Man wolle entlang der Vorschläge der EU-Kommission an einer gemeinsamen Test- und Quarantänestrategie arbeiten. EU-Kommissionspräsidentin Ursula von der Leyen mahnte einen schnelleren Austausch von Daten zwischen den EU-Staaten an. Die EU-Kommission wolle die Behandlung von Corona-Patienten auch in anderen EU-Staaten erleichtern. "Je mehr Länder Daten teilen, desto besser können wir reagieren" sagte sie. Schnelltests sollten auf europäischer Ebene zugelassen werden.

App

22 Staaten würden derzeit eine Corona-App einsetzen oder sie entwickeln, sagte von der Leyen. Es gebe mittlerweile 50 Millionen Downloads von Warn-Apps, die vor potenziell gefährlichen Begegnungen mit Infizierten warnen sollen. Zudem solle ein europaweites System zur Registrierung von Reisenden entwickelt werden. Die EU-Kommission starte ein entsprechendes Pilotprojekt. Elf Staaten hätten bisher nationale Systeme, die aber nicht kompatibel seien.

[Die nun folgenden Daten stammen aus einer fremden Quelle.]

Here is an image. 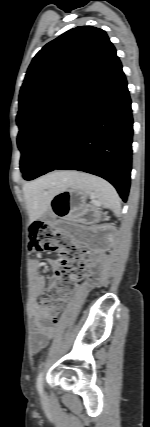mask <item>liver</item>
Masks as SVG:
<instances>
[{
	"instance_id": "liver-1",
	"label": "liver",
	"mask_w": 150,
	"mask_h": 427,
	"mask_svg": "<svg viewBox=\"0 0 150 427\" xmlns=\"http://www.w3.org/2000/svg\"><path fill=\"white\" fill-rule=\"evenodd\" d=\"M76 172H54L23 186L24 197L31 221L38 219L50 207L53 196L69 187Z\"/></svg>"
}]
</instances>
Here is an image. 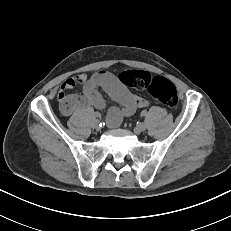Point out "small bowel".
Instances as JSON below:
<instances>
[{
    "mask_svg": "<svg viewBox=\"0 0 231 231\" xmlns=\"http://www.w3.org/2000/svg\"><path fill=\"white\" fill-rule=\"evenodd\" d=\"M77 86H82L81 94L67 93ZM99 89L119 104L118 107L111 108L107 114L106 119L110 127L118 126L124 117L148 105L145 98L131 92L114 74L108 71H98L91 76L84 73L75 75L62 83L58 93L62 114L71 116L75 112L88 108L103 109L105 101Z\"/></svg>",
    "mask_w": 231,
    "mask_h": 231,
    "instance_id": "obj_1",
    "label": "small bowel"
}]
</instances>
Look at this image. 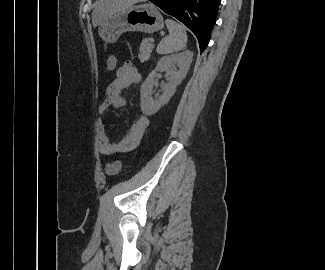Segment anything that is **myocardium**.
<instances>
[{
	"instance_id": "myocardium-1",
	"label": "myocardium",
	"mask_w": 325,
	"mask_h": 270,
	"mask_svg": "<svg viewBox=\"0 0 325 270\" xmlns=\"http://www.w3.org/2000/svg\"><path fill=\"white\" fill-rule=\"evenodd\" d=\"M129 2H138V1H145V0H128Z\"/></svg>"
}]
</instances>
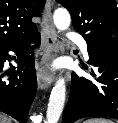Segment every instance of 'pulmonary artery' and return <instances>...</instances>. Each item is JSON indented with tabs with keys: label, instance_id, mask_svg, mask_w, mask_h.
Wrapping results in <instances>:
<instances>
[{
	"label": "pulmonary artery",
	"instance_id": "1",
	"mask_svg": "<svg viewBox=\"0 0 118 123\" xmlns=\"http://www.w3.org/2000/svg\"><path fill=\"white\" fill-rule=\"evenodd\" d=\"M72 38L75 40L79 48L81 49L82 53L86 58H89L88 48H87V42L84 38L73 35Z\"/></svg>",
	"mask_w": 118,
	"mask_h": 123
}]
</instances>
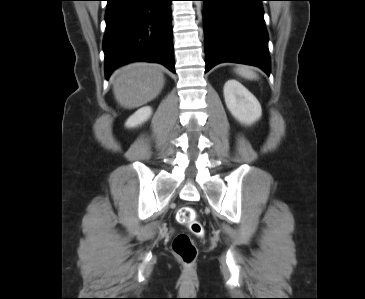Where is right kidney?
<instances>
[{
    "instance_id": "right-kidney-1",
    "label": "right kidney",
    "mask_w": 365,
    "mask_h": 299,
    "mask_svg": "<svg viewBox=\"0 0 365 299\" xmlns=\"http://www.w3.org/2000/svg\"><path fill=\"white\" fill-rule=\"evenodd\" d=\"M151 115L152 108L150 106L142 107L127 119L125 126L127 128L137 127L146 122L151 117Z\"/></svg>"
}]
</instances>
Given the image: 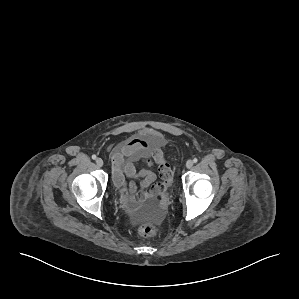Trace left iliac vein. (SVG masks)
<instances>
[{
    "mask_svg": "<svg viewBox=\"0 0 299 299\" xmlns=\"http://www.w3.org/2000/svg\"><path fill=\"white\" fill-rule=\"evenodd\" d=\"M192 166H193V161H192V160H188V161L186 162V167H187L188 169H190V168H192Z\"/></svg>",
    "mask_w": 299,
    "mask_h": 299,
    "instance_id": "4c4485c4",
    "label": "left iliac vein"
}]
</instances>
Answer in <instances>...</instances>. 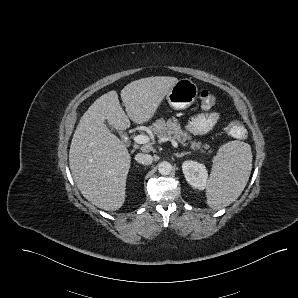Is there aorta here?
<instances>
[{"mask_svg":"<svg viewBox=\"0 0 298 298\" xmlns=\"http://www.w3.org/2000/svg\"><path fill=\"white\" fill-rule=\"evenodd\" d=\"M173 170V166L170 162L168 161H162L158 164V172L161 174V175H169L171 174Z\"/></svg>","mask_w":298,"mask_h":298,"instance_id":"aorta-1","label":"aorta"}]
</instances>
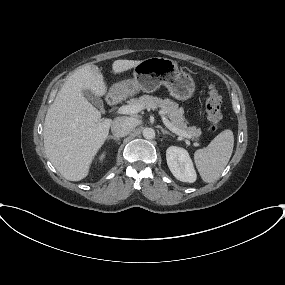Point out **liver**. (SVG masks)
Segmentation results:
<instances>
[{
  "label": "liver",
  "instance_id": "obj_1",
  "mask_svg": "<svg viewBox=\"0 0 285 285\" xmlns=\"http://www.w3.org/2000/svg\"><path fill=\"white\" fill-rule=\"evenodd\" d=\"M141 61L116 60L114 74L134 68ZM96 96L107 93L104 76L96 65H85L73 73L47 111L44 122L45 153L54 167L69 181L84 179L97 152L108 137L112 120L85 98L82 91Z\"/></svg>",
  "mask_w": 285,
  "mask_h": 285
}]
</instances>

Deutschlands Kanzlerin Angela Merkel habe ihren Kollegen erläutert, warum es gerade für Deutschland als Land in der Mitte Europas wichtig sei, dass die Grenzen offen blieben und dass es einen funktionierenden Wirtschaftskreislauf gebe, teilte die Bundesregierung am Abend mit. "Wir haben unsere Lektionen gelernt", sagte von der Leyen zu den Grenzschließungen bei der ersten Corona-Welle im Frühjahr, die nun nicht wiederholt werden sollten.

Kurz gegen Grenzschließungen

Auch Bundeskanzler Sebastian Kurz (ÖVP) warnte vor der Schließung von Grenzen in der EU während der zweiten Welle der Corona-Pandemie. "Die Grenzen in Europa müssen offen bleiben", sagte Kurz am Donnerstag laut Nachrichtenagentur AFP bei der Konferenz. Alle Länder hätten "eine ähnliche Situation – manche sind ein paar Wochen voran, manche sind ein paar Wochen zurück".

Viele EU-Staaten hätten aber bereits wieder "Lockdowns oder Lockdown-ähnliche Zustände". Sein Ziel sei "eine enge Koordinierung in der EU" bei den Covid-Maßnahmen, auch zum grenzüberschreitenden Reisen, meinte Kurz. Grenzschließungen wie während der ersten Welle der Pandemie im Frühjahr sollten vermieden werden.

Nationale Alleingänge

Rumäniens Präsident Klaus Iohannis betonte bei dem Treffen nach eigenen Angaben vor allem die Notwendigkeit, "die Entwicklung und Verteilung von Impfstoffen für alle Mitgliedstaaten sicherzustellen". Solidarität sei "der Schlüssel zur Bewältigung der Krise", erklärte er auf Twitter.

Im Frühjahr war es zu nationalen Alleingängen bei der Sicherung von Masken und Schutzausrüstung gekommen. Unter anderem Deutschland hatte zwischenzeitlich ein Exportverbot für die knappen medizinischen Güter verhängt.

Keine Beschlüsse geplant

Beschlüsse waren bei der Beratung nicht geplant. Die EU-Regierungschefs hatten beim letzten Gipfel verabredet, dass sie sich nun regelmäßiger über die Corona-Krise austauschen wollten. Die Zahl der Neuinfektionen steigt in fast allen EU-Staaten sehr stark. (Reuters, APA, AFP 29.10.2020)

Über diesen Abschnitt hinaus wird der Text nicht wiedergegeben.